For the word "target", find each line in the entries where it occurs and copy that line.
GIVEN INFORMATION below:
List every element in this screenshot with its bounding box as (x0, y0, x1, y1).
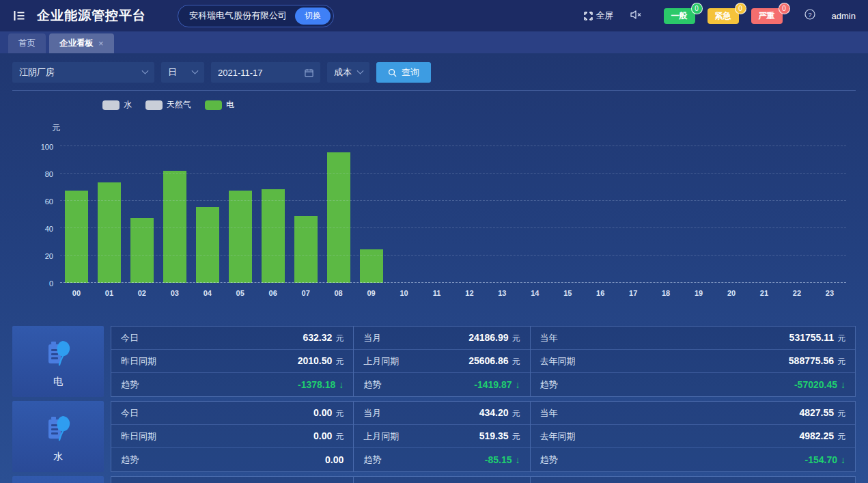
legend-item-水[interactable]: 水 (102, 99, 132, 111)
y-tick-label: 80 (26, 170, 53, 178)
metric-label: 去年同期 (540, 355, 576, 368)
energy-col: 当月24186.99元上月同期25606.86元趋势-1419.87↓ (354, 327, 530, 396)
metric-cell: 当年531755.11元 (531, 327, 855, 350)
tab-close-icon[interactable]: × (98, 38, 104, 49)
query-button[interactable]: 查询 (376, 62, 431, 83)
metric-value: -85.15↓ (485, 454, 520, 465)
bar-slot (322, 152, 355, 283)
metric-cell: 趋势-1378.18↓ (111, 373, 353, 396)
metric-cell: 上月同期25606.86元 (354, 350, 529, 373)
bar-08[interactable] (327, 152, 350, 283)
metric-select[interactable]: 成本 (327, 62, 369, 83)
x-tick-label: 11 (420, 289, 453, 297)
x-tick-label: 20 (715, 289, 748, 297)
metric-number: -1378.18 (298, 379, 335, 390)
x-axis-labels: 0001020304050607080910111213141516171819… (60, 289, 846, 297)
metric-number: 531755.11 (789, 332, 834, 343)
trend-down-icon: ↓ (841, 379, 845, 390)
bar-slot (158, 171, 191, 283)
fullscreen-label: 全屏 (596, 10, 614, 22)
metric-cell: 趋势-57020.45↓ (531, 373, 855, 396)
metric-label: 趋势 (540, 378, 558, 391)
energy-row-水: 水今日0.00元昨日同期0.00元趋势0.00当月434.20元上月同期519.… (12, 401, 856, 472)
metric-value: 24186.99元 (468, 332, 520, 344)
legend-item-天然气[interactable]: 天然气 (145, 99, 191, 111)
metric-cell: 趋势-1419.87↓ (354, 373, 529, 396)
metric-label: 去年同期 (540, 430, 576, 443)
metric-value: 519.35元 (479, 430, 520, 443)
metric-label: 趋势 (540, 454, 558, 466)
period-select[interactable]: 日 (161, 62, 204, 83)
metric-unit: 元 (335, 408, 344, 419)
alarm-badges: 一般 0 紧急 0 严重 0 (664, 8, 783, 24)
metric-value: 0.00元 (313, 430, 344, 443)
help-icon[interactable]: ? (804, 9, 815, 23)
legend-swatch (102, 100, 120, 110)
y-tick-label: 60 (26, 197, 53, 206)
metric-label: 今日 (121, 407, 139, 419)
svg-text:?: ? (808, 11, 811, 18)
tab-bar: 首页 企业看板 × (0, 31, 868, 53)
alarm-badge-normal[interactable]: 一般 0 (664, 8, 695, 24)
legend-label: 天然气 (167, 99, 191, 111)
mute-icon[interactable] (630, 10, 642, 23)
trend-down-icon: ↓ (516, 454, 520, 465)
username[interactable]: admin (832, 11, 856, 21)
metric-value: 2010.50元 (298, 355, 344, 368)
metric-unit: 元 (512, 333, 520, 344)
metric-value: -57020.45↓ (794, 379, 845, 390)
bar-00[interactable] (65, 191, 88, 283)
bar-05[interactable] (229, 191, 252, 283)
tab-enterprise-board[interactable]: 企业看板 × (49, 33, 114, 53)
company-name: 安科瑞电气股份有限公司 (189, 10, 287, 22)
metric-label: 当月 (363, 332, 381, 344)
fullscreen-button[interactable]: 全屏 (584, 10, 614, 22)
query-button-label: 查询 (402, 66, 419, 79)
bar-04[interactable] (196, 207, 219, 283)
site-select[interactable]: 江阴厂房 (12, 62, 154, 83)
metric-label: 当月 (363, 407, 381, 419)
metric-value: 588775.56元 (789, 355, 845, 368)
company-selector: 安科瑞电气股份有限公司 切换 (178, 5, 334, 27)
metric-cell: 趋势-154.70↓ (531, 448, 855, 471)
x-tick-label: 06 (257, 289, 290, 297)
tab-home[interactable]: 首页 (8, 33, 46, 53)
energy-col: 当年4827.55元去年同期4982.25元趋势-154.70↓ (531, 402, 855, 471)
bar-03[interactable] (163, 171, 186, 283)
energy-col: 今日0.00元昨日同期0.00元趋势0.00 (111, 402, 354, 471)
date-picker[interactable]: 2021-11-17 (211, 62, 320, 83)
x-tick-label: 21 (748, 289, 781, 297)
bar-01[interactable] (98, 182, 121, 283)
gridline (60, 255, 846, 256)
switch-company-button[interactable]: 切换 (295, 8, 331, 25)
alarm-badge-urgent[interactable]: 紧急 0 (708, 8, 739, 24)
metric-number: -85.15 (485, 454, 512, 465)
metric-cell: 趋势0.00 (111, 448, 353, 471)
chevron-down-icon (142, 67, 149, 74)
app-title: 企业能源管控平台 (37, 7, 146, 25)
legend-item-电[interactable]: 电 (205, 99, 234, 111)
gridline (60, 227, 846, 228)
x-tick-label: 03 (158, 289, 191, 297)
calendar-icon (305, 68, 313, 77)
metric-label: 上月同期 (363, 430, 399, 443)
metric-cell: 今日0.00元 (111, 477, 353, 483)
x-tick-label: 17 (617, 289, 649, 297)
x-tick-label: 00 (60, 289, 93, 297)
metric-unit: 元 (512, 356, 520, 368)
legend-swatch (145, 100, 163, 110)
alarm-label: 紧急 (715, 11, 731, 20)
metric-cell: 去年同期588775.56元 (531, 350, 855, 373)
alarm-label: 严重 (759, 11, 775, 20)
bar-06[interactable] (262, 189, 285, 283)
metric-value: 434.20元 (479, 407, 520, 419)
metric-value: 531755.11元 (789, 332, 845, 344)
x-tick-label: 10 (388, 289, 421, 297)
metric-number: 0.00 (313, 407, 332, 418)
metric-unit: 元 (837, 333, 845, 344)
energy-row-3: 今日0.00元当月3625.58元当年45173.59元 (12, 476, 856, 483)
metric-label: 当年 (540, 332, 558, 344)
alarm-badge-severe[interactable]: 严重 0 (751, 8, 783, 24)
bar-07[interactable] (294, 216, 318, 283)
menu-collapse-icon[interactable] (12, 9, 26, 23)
End of GIVEN INFORMATION.
GIVEN INFORMATION below:
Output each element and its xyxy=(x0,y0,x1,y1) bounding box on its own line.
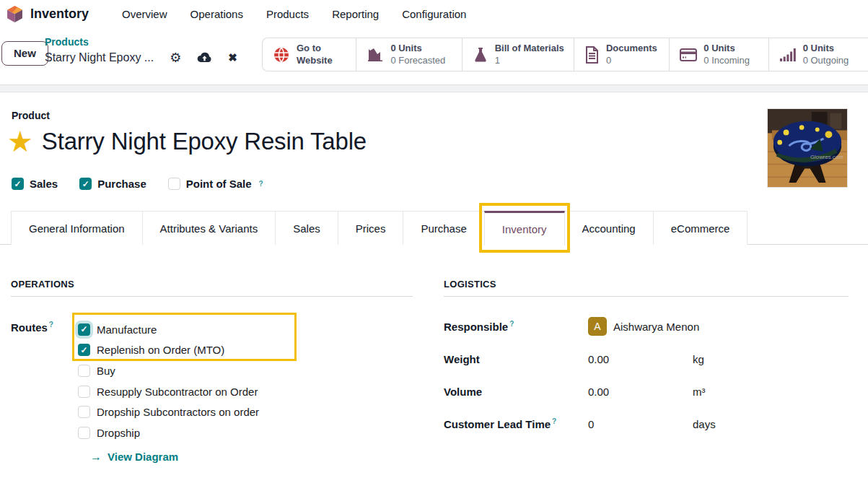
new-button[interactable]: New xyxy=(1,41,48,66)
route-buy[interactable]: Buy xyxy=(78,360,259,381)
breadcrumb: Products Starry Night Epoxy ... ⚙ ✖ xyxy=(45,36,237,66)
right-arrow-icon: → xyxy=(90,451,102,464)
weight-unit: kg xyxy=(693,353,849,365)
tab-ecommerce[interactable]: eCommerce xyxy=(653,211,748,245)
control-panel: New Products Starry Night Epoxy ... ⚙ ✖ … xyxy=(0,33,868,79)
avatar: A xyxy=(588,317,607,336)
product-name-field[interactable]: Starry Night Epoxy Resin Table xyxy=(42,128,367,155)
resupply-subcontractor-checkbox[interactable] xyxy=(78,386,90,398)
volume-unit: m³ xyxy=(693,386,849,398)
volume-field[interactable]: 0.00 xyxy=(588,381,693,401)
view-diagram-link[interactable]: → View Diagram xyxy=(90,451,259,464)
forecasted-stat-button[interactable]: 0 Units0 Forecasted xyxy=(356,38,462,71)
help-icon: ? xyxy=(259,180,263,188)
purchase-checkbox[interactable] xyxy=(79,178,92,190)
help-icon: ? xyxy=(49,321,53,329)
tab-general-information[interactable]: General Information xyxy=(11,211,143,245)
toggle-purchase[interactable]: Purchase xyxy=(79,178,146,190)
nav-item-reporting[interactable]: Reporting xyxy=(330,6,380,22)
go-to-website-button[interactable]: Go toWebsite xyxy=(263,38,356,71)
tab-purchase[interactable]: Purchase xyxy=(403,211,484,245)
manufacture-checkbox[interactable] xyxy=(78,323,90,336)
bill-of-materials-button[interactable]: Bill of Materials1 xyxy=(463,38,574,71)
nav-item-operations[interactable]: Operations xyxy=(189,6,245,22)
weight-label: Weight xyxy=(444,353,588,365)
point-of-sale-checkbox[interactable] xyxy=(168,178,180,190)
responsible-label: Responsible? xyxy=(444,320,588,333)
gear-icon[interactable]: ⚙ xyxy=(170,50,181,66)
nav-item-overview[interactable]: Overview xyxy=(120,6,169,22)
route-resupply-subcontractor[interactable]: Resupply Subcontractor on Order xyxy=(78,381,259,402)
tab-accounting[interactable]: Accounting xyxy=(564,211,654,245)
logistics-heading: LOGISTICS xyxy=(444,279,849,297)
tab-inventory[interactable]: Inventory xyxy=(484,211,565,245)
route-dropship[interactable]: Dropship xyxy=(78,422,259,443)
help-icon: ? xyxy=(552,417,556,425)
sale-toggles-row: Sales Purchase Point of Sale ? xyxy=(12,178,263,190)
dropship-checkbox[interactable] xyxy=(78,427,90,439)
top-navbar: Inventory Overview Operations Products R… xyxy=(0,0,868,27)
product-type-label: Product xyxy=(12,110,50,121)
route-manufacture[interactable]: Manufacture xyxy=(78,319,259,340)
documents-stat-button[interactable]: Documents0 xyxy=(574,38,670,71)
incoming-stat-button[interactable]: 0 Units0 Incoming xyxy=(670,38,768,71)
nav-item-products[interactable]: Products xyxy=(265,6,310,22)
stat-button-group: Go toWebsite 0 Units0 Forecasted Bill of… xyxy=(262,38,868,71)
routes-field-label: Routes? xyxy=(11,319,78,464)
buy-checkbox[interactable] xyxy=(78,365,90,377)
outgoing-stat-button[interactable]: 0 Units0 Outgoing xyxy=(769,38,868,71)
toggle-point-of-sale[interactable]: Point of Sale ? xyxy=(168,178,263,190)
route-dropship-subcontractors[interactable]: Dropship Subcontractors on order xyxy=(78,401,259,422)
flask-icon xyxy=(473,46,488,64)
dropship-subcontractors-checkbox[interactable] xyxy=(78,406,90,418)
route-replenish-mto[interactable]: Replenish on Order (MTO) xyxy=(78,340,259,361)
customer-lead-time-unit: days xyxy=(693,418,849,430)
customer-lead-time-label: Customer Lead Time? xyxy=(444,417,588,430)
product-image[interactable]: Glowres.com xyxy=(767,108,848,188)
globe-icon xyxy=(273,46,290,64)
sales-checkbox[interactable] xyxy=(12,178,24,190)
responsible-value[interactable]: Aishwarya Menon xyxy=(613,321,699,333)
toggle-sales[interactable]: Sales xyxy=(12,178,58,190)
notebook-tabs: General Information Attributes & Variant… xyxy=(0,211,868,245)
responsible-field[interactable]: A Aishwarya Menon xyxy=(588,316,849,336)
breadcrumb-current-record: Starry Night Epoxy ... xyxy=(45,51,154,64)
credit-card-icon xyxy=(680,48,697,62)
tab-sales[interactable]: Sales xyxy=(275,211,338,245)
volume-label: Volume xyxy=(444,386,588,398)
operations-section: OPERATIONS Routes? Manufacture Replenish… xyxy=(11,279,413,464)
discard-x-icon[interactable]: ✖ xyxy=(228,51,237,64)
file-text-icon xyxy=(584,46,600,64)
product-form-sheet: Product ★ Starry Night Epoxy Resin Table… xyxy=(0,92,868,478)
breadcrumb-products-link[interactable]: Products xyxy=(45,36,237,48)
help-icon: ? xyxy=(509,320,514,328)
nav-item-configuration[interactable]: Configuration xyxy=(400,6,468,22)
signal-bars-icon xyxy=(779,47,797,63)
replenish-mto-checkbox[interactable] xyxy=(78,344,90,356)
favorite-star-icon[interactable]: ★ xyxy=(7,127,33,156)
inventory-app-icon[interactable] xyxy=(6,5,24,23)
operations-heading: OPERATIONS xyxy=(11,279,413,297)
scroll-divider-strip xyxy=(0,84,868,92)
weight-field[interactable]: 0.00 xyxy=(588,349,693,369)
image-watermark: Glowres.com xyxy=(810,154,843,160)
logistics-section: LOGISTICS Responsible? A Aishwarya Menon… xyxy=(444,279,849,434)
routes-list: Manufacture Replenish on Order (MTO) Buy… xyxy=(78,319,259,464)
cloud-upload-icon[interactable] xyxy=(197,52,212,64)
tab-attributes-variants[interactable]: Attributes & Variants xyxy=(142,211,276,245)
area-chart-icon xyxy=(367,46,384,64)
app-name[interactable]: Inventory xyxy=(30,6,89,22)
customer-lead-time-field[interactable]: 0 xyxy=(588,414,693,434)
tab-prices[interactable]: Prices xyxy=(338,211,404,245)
End of GIVEN INFORMATION.
GIVEN INFORMATION below:
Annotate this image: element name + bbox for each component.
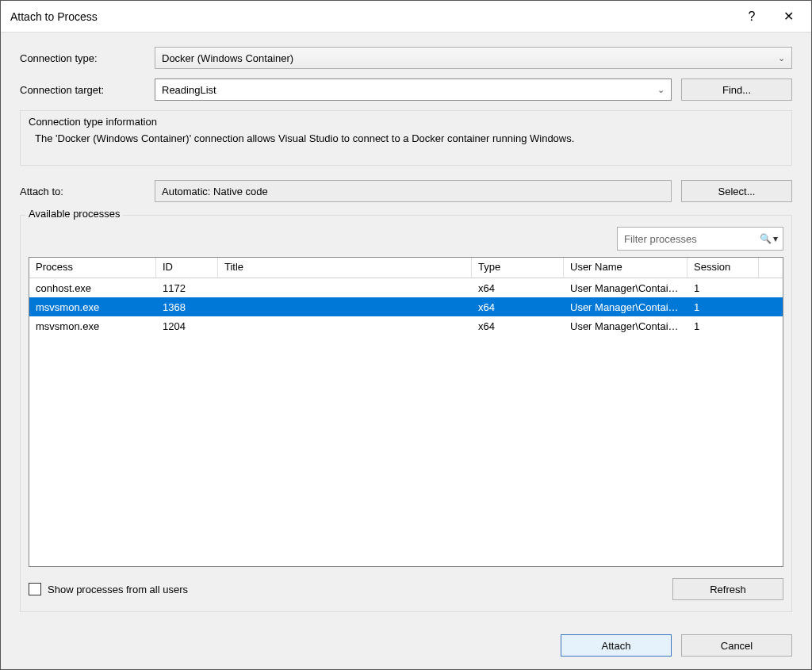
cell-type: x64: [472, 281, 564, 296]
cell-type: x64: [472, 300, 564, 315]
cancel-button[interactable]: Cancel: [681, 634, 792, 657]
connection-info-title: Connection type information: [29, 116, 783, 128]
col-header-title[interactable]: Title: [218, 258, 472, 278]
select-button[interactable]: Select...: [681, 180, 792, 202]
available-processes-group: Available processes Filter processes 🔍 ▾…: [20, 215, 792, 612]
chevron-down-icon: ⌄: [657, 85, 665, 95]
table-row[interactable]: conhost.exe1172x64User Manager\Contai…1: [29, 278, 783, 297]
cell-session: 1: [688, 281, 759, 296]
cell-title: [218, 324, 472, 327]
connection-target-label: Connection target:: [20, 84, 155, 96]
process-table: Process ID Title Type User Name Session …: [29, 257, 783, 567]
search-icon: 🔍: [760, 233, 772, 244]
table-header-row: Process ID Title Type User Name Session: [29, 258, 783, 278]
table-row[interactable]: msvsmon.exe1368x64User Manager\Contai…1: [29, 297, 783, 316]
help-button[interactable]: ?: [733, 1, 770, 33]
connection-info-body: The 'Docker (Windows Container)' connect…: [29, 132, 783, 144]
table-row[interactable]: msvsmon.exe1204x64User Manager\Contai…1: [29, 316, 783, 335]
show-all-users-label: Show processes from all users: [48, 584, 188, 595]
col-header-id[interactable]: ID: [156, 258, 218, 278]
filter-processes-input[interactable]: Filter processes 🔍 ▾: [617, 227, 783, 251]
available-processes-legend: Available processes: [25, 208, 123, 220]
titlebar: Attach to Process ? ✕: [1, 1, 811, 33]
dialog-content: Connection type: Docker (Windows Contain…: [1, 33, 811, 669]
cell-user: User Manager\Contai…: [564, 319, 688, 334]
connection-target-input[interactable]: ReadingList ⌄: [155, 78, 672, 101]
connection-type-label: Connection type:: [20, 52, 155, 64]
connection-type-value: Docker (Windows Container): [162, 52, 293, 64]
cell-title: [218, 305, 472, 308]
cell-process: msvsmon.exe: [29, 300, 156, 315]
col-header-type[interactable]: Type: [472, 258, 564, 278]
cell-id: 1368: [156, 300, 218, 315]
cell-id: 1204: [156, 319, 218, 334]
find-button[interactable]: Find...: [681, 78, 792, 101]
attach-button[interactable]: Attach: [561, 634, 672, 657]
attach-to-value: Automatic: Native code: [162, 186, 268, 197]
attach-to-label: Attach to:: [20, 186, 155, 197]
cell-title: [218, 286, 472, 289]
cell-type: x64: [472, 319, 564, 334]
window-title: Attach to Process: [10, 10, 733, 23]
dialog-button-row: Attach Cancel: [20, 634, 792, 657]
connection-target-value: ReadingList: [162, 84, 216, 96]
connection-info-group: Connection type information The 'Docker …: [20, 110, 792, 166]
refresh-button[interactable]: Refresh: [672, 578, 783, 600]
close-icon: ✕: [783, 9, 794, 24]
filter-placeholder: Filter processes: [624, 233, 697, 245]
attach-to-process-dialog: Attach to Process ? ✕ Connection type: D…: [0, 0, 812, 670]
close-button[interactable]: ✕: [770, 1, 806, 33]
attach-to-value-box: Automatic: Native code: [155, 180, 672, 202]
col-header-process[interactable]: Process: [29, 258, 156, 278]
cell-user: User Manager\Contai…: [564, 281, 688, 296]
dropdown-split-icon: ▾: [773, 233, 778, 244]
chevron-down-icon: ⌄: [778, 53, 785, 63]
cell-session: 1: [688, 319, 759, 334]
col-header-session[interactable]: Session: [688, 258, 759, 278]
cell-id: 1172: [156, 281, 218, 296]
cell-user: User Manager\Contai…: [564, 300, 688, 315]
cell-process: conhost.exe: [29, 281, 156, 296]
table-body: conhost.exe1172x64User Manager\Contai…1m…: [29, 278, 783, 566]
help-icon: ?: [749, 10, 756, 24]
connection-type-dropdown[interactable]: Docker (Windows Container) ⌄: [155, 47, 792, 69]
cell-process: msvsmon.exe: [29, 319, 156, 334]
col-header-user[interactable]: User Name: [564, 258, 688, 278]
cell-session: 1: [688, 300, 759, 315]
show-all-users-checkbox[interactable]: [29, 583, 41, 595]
End of GIVEN INFORMATION.
▶ _TASK OUTPUT_:
connection-target-label: Connection target:: [20, 84, 155, 96]
connection-target-input[interactable]: ReadingList ⌄: [155, 78, 672, 101]
connection-target-value: ReadingList: [162, 84, 216, 96]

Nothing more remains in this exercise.